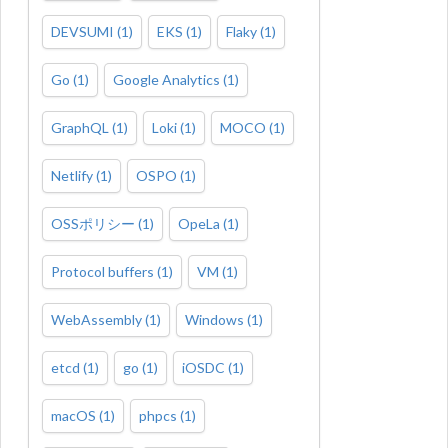
DEVSUMI
(
1
)
EKS
(
1
)
Flaky
(
1
)
Go
(
1
)
Google Analytics
(
1
)
GraphQL
(
1
)
Loki
(
1
)
MOCO
(
1
)
Netlify
(
1
)
OSPO
(
1
)
OSSポリシー
(
1
)
OpeLa
(
1
)
Protocol buffers
(
1
)
VM
(
1
)
WebAssembly
(
1
)
Windows
(
1
)
etcd
(
1
)
go
(
1
)
iOSDC
(
1
)
macOS
(
1
)
phpcs
(
1
)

Your task: Output the entries above verbatim. Omit the images.

Result below:
DEVSUMI
(
1
)
EKS
(
1
)
Flaky
(
1
)
Go
(
1
)
Google Analytics
(
1
)
GraphQL
(
1
)
Loki
(
1
)
MOCO
(
1
)
Netlify
(
1
)
OSPO
(
1
)
OSSポリシー
(
1
)
OpeLa
(
1
)
Protocol buffers
(
1
)
VM
(
1
)
WebAssembly
(
1
)
Windows
(
1
)
etcd
(
1
)
go
(
1
)
iOSDC
(
1
)
macOS
(
1
)
phpcs
(
1
)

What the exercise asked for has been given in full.